What you will do
Look below for the line containing "أضف السيولة←" and the line containing "инфраструктурой. Жилой комплекс состоит из"; repeat exactly those two lines and all lines between them, and nothing else.

Page-level text extractions
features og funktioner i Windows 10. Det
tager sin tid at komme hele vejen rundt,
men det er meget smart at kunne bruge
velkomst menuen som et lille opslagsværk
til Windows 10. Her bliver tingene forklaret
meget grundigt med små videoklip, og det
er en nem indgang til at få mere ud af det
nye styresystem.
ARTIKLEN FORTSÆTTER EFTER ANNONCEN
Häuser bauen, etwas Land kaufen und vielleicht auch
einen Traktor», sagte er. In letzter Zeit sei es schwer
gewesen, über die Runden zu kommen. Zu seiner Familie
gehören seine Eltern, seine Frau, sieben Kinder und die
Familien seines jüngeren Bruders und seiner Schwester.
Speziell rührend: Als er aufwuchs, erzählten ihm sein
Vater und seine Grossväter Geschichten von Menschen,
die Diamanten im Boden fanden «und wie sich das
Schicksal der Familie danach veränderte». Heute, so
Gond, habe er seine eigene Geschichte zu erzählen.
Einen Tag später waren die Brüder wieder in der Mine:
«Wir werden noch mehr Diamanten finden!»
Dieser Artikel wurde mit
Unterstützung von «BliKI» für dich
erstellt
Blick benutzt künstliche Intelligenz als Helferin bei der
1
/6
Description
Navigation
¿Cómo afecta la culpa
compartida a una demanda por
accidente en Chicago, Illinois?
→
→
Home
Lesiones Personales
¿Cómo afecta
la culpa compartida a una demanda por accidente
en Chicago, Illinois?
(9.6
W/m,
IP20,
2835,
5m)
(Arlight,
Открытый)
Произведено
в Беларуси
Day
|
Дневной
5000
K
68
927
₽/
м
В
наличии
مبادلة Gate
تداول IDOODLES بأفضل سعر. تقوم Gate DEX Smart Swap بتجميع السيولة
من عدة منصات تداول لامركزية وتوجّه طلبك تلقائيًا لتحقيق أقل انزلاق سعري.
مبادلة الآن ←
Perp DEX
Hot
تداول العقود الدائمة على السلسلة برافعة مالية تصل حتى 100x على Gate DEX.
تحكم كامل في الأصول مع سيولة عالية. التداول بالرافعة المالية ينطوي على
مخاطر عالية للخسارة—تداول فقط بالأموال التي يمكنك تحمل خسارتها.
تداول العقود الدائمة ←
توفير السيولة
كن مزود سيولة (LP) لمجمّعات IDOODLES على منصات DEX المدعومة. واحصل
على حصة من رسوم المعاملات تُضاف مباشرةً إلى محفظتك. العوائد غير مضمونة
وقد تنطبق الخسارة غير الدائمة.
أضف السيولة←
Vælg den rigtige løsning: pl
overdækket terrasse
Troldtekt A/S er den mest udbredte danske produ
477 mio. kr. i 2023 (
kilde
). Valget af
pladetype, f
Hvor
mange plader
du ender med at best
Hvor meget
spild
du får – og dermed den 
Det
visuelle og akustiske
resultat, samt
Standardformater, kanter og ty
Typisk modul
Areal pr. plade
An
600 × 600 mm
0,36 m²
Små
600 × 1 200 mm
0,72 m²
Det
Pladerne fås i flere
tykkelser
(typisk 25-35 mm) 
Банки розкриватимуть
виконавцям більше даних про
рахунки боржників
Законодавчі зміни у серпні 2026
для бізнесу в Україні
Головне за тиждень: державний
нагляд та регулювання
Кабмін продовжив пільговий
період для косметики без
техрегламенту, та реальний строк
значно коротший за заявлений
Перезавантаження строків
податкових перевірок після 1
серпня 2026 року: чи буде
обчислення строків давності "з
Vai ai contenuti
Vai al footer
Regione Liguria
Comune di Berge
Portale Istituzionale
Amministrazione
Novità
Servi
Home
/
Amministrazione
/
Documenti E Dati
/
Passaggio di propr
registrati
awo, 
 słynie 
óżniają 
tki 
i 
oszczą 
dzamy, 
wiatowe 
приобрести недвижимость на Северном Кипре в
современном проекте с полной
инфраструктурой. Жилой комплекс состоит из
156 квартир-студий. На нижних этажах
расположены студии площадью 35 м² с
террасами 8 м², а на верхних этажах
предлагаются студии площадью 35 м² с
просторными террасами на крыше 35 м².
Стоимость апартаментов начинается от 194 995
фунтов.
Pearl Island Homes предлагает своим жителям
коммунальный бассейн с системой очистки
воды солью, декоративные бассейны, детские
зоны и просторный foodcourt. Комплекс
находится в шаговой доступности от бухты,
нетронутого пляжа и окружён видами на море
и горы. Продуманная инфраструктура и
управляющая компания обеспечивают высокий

* * *

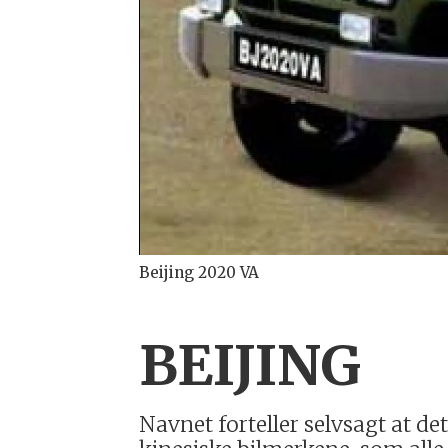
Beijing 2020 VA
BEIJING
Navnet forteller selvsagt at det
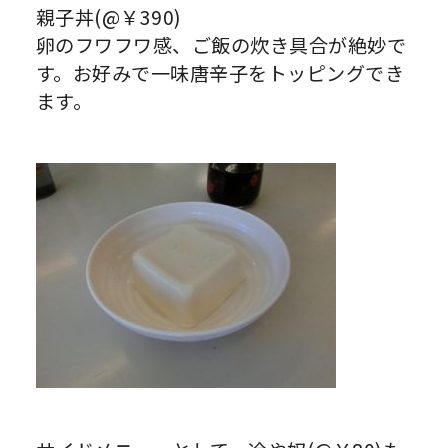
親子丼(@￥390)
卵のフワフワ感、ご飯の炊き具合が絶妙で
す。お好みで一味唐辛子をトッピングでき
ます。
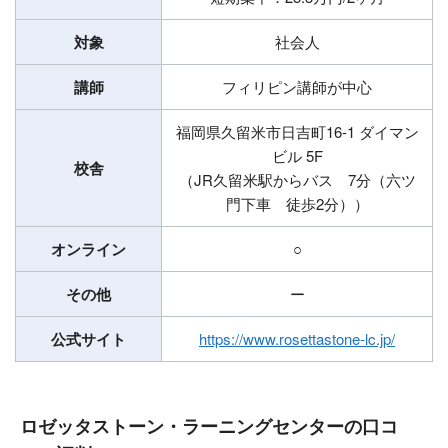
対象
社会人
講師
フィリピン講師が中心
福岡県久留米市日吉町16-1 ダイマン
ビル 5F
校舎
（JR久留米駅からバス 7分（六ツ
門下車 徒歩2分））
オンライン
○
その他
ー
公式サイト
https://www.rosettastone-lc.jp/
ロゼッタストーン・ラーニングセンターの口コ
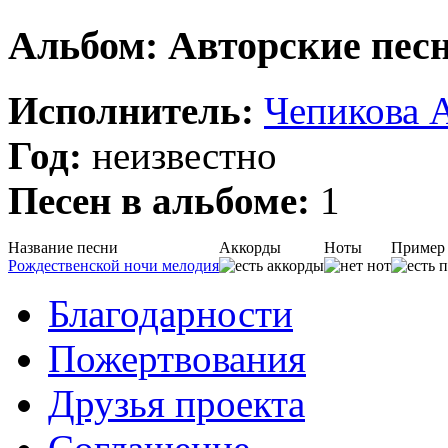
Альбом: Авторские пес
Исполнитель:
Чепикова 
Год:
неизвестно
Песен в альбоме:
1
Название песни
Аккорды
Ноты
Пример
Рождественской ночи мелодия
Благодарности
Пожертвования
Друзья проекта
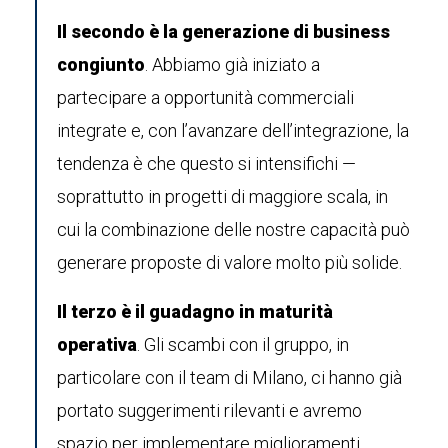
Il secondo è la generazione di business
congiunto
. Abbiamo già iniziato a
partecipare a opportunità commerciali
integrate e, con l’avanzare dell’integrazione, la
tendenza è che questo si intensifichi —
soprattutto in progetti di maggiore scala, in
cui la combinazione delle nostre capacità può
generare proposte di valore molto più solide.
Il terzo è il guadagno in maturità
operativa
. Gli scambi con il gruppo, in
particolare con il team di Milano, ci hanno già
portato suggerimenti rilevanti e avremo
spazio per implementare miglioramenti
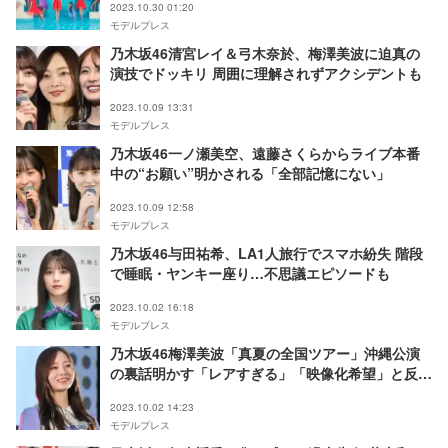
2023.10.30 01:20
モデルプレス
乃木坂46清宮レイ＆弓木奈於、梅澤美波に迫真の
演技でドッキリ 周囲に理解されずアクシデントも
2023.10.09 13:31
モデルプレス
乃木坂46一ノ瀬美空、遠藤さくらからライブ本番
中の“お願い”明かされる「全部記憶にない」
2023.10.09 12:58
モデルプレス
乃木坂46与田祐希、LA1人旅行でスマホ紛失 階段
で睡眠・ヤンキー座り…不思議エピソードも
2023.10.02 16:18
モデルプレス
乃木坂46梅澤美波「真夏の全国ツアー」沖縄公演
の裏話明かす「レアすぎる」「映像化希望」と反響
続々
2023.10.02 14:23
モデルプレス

Exercise answer
أضف السيولة←
Vælg den rigtige løsning: pl
overdækket terrasse
Troldtekt A/S er den mest udbredte danske produ
477 mio. kr. i 2023 (
kilde
). Valget af
pladetype, f
Hvor
mange plader
du ender med at best
Hvor meget
spild
du får – og dermed den 
Det
visuelle og akustiske
resultat, samt
Standardformater, kanter og ty
Typisk modul
Areal pr. plade
An
600 × 600 mm
0,36 m²
Små
600 × 1 200 mm
0,72 m²
Det
Pladerne fås i flere
tykkelser
(typisk 25-35 mm) 
Банки розкриватимуть
виконавцям більше даних про
рахунки боржників
Законодавчі зміни у серпні 2026
для бізнесу в Україні
Головне за тиждень: державний
нагляд та регулювання
Кабмін продовжив пільговий
період для косметики без
техрегламенту, та реальний строк
значно коротший за заявлений
Перезавантаження строків
податкових перевірок після 1
серпня 2026 року: чи буде
обчислення строків давності "з
Vai ai contenuti
Vai al footer
Regione Liguria
Comune di Berge
Portale Istituzionale
Amministrazione
Novità
Servi
Home
/
Amministrazione
/
Documenti E Dati
/
Passaggio di propr
registrati
awo, 
 słynie 
óżniają 
tki 
i 
oszczą 
dzamy, 
wiatowe 
приобрести недвижимость на Северном Кипре в
современном проекте с полной
инфраструктурой. Жилой комплекс состоит из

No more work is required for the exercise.